#### RECORD EXTRACTS
******************************
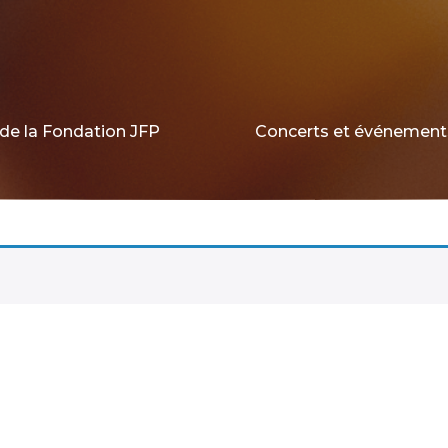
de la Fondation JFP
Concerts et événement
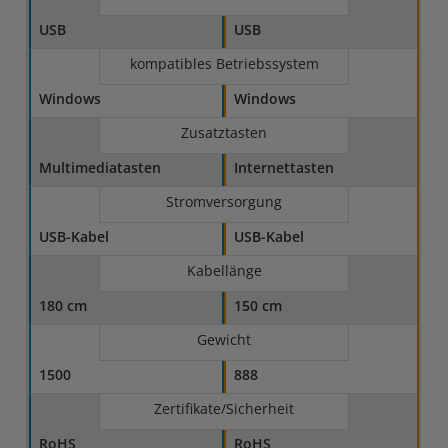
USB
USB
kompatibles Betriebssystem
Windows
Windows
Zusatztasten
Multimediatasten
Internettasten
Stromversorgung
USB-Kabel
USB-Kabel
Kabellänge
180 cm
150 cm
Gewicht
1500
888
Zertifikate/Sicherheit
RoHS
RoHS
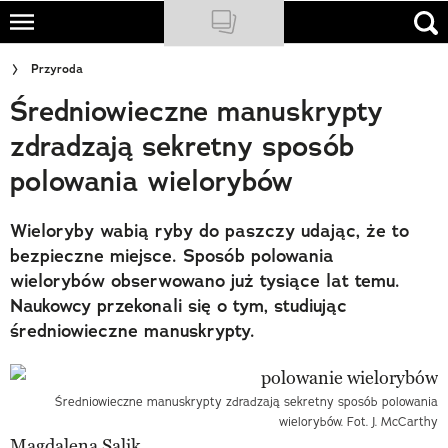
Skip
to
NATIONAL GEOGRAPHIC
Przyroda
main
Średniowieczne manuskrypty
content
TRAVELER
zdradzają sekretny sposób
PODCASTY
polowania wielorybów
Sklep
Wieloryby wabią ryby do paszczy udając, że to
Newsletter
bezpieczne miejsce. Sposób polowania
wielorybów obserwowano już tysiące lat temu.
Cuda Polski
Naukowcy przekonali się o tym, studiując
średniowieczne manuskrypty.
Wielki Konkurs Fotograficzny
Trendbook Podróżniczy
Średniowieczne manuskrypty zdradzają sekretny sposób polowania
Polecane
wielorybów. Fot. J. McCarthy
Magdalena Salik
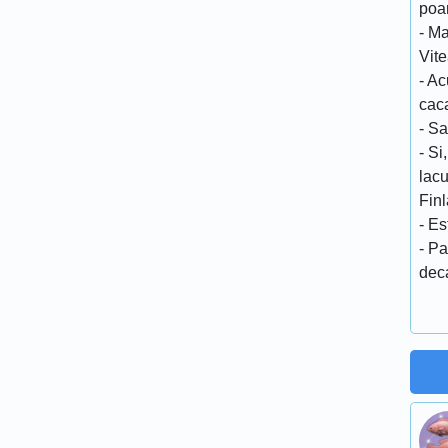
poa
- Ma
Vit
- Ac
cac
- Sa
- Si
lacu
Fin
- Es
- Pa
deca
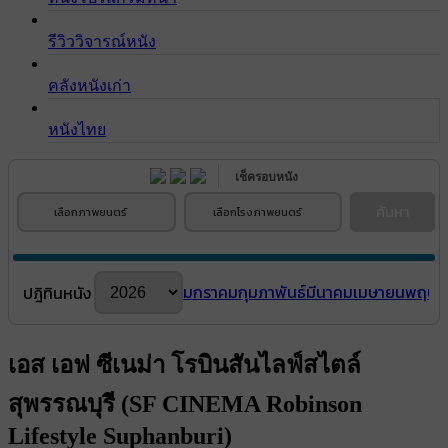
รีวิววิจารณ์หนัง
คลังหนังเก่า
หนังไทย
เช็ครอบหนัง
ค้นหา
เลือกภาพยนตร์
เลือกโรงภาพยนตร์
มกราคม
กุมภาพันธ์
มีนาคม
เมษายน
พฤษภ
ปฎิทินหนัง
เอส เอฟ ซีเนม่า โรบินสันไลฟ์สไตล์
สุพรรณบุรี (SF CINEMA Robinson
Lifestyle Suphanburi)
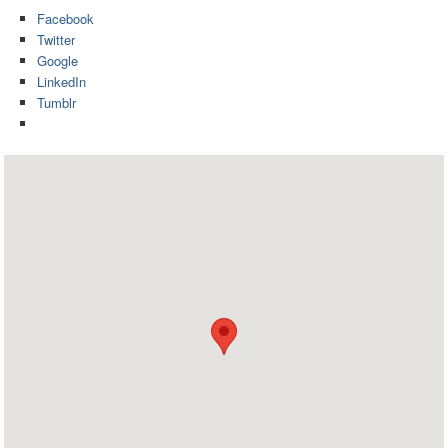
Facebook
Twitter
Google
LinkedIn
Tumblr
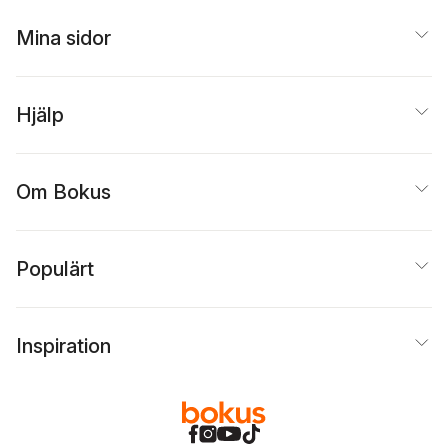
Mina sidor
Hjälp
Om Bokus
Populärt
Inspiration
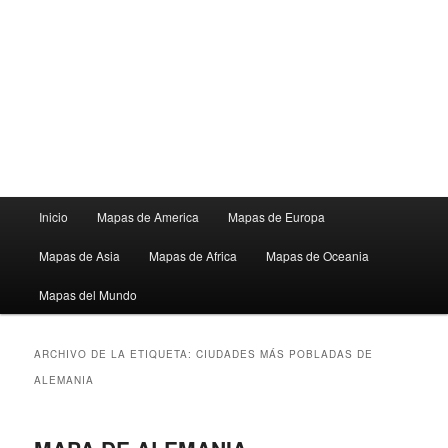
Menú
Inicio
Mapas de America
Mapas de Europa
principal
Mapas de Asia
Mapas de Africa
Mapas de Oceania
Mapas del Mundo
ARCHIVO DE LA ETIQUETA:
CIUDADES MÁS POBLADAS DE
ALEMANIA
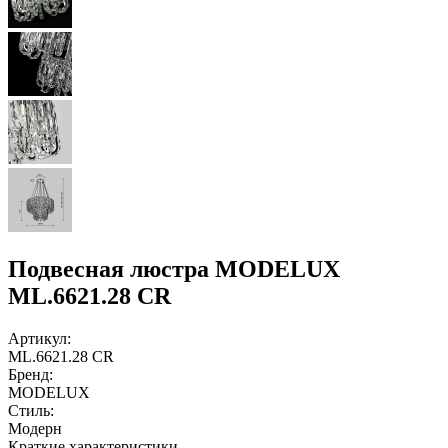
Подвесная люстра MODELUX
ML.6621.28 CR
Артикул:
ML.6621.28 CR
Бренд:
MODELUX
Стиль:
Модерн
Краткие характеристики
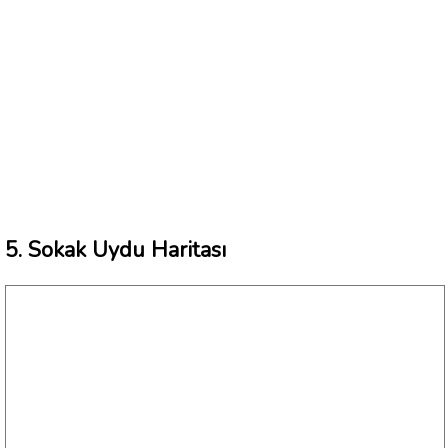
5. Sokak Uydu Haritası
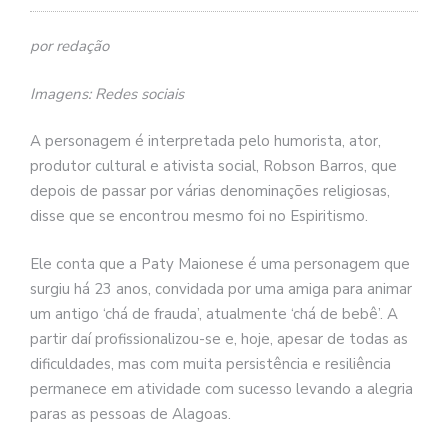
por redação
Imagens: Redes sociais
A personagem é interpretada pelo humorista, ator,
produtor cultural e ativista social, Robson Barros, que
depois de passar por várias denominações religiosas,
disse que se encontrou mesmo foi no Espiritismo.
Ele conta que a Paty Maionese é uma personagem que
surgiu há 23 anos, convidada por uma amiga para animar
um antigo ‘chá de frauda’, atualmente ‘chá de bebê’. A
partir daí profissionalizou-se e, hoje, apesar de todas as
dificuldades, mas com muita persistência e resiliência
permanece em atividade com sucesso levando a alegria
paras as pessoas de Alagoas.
******************************
#### WORK INSTRUCTIONS
The lines needed are those in the data above that hold the string "zdradzają"; copy each of them.

#### ANSWER TO THIS PROBLEM
zdradzają sekretny sposób
Średniowieczne manuskrypty zdradzają sekretny sposób polowania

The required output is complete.